TASK DETAILS —
Read each of the lines below and tally those with "Bolsonaro"; the tally is the whole answer.

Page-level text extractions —
>>>
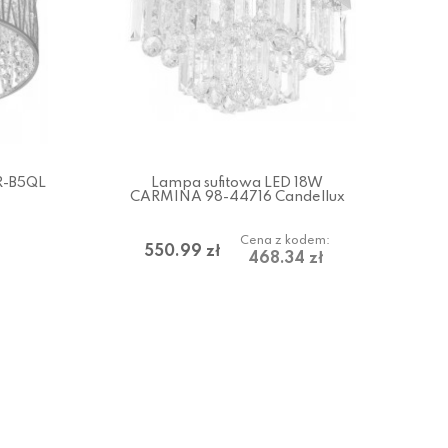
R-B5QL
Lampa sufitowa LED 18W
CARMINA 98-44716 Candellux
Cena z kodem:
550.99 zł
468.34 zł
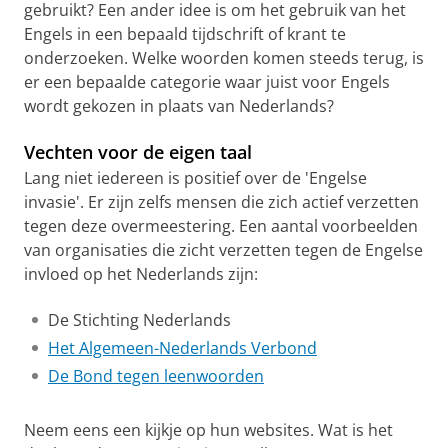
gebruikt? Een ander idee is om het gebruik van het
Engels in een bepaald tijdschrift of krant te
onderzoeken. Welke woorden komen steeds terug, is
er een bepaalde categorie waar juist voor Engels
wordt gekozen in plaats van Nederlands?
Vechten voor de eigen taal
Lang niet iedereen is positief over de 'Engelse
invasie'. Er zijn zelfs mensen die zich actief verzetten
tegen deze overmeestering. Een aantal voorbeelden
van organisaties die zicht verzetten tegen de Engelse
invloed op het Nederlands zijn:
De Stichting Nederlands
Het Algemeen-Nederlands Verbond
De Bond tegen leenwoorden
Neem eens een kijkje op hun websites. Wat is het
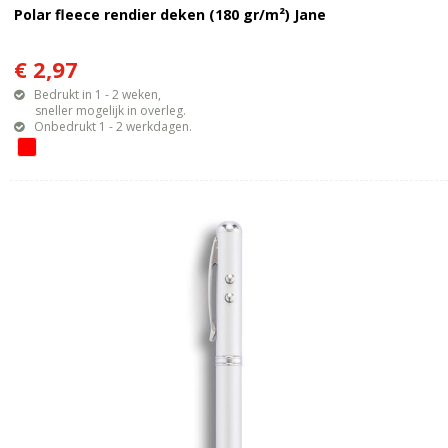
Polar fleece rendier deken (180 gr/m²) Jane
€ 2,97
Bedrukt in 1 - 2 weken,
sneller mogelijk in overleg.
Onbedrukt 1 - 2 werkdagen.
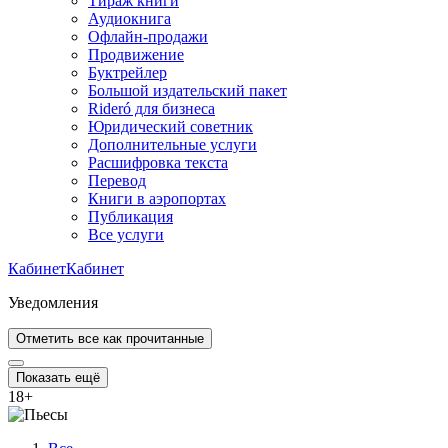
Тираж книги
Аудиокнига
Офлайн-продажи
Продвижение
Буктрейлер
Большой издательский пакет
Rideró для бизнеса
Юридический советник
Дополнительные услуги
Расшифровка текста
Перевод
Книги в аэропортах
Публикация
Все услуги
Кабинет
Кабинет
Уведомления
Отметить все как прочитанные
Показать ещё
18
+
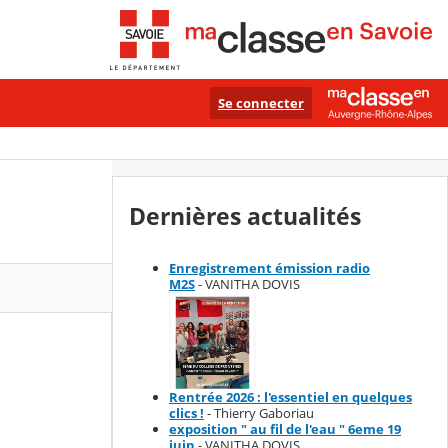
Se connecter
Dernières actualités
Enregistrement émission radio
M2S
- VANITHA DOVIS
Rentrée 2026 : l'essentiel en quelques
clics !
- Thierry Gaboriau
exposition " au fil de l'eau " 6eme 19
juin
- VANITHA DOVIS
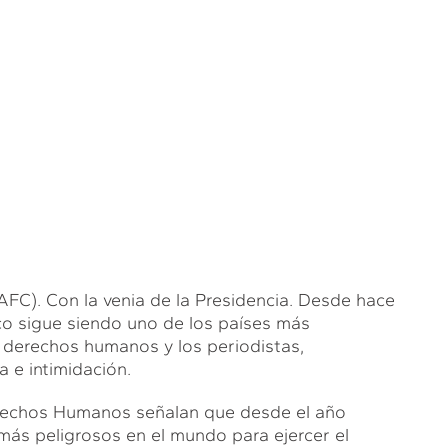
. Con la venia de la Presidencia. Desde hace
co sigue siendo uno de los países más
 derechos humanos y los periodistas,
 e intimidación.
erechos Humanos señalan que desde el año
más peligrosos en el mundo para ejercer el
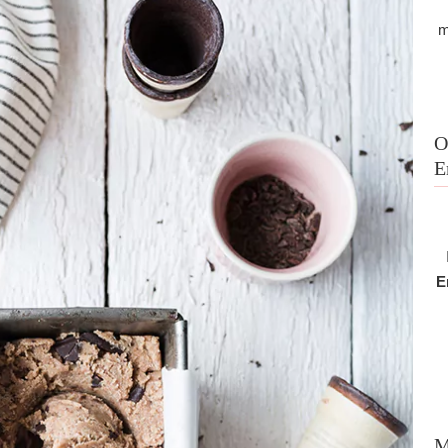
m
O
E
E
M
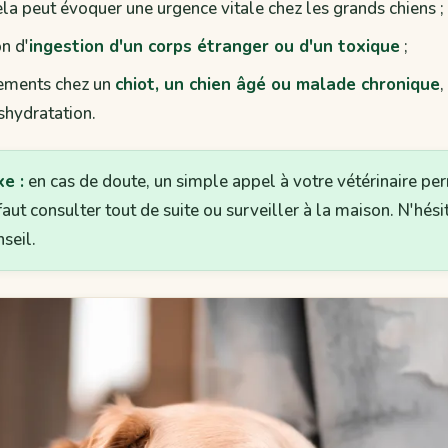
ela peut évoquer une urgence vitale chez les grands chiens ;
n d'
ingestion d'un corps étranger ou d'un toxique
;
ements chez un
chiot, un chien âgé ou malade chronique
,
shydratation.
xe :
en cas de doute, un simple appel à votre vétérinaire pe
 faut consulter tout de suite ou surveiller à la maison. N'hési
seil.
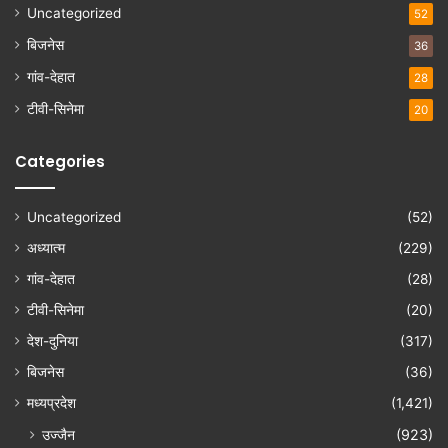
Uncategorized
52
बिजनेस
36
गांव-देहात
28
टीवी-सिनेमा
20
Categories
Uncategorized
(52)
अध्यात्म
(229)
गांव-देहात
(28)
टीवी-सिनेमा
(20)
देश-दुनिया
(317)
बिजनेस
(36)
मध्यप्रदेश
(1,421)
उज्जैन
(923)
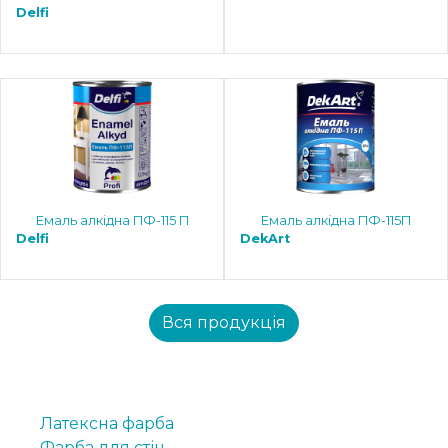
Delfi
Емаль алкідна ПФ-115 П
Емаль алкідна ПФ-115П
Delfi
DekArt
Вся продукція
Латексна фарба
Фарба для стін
<<<
>>>
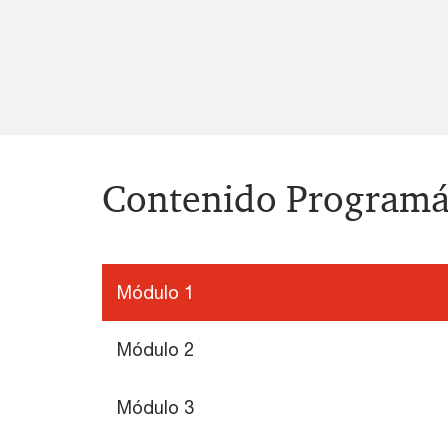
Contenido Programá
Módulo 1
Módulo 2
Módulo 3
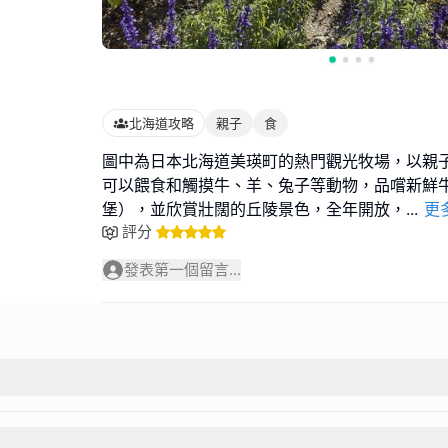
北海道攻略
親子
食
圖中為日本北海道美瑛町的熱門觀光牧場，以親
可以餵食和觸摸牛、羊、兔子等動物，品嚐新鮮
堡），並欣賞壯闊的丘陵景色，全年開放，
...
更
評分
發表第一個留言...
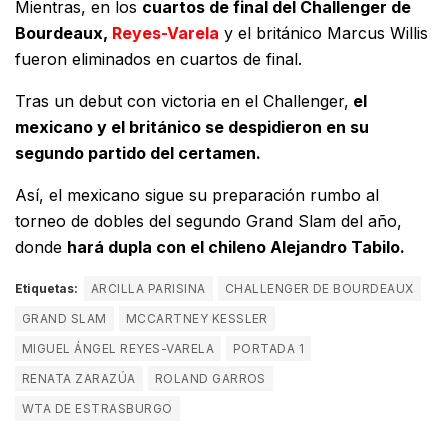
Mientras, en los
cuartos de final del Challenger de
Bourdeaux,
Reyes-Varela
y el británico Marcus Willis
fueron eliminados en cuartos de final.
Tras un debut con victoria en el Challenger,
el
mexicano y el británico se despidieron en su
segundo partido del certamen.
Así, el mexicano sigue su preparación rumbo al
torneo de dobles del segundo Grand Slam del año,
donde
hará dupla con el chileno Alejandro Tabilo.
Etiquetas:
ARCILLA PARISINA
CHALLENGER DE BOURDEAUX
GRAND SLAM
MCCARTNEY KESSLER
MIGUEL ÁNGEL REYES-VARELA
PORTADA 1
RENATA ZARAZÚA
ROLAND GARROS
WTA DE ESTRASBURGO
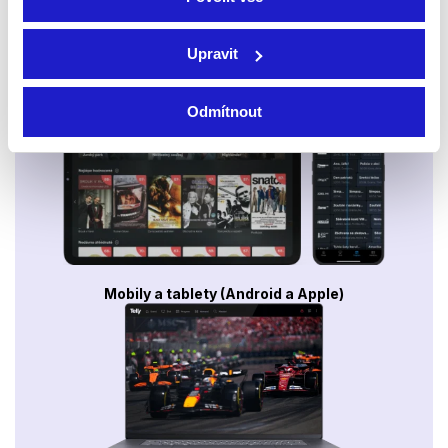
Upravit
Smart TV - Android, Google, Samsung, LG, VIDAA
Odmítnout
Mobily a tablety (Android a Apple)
<<<
>>>
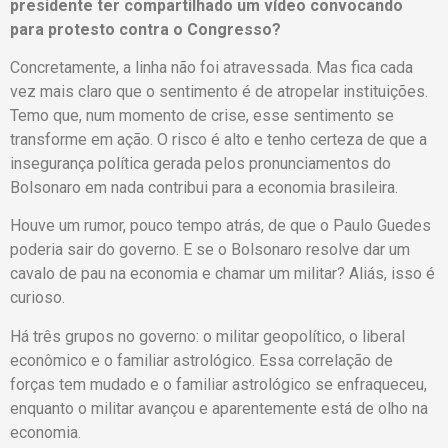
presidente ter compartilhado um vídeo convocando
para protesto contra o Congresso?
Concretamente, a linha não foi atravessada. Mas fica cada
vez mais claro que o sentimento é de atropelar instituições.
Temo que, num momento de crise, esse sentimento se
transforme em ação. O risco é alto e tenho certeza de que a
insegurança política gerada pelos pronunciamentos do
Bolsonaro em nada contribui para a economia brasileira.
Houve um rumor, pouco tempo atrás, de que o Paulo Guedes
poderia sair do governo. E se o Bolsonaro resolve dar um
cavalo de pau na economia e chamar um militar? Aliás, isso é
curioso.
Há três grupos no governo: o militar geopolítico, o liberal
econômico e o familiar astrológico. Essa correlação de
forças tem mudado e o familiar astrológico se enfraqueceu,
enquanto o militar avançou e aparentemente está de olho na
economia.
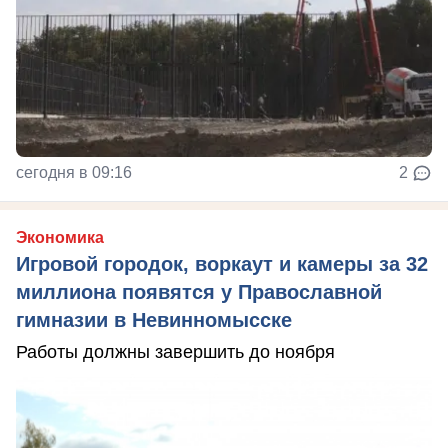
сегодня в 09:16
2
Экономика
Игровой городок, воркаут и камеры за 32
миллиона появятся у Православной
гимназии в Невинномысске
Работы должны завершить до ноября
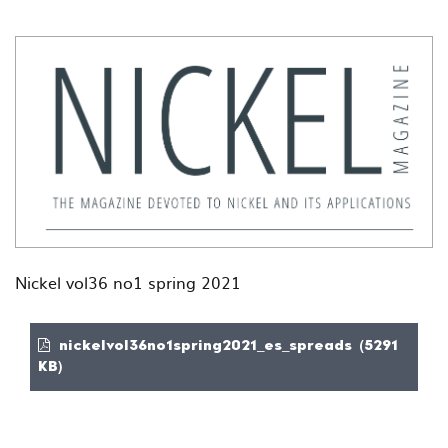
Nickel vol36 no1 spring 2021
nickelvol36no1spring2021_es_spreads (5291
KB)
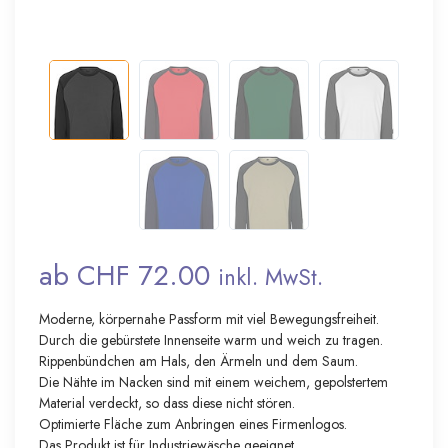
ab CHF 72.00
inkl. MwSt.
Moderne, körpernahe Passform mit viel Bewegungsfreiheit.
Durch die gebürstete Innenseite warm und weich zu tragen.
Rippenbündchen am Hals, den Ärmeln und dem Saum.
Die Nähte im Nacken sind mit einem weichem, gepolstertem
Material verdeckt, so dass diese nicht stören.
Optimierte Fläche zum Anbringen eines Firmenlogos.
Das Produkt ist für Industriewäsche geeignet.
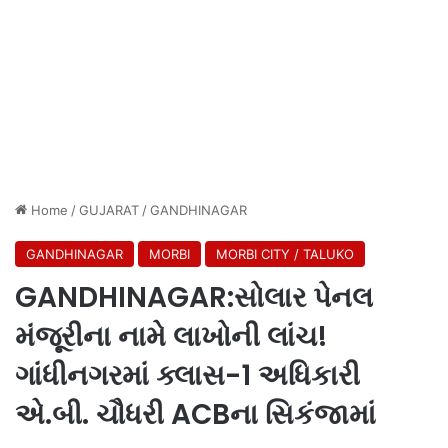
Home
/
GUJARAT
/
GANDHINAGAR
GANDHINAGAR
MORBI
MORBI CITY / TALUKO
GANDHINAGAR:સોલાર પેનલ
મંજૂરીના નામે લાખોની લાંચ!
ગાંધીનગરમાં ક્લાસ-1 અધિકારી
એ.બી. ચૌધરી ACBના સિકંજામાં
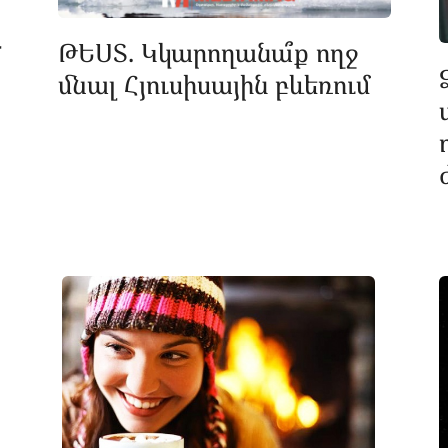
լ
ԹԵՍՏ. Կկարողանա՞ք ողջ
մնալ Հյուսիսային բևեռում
<<<
RESPONSE BELOW —
2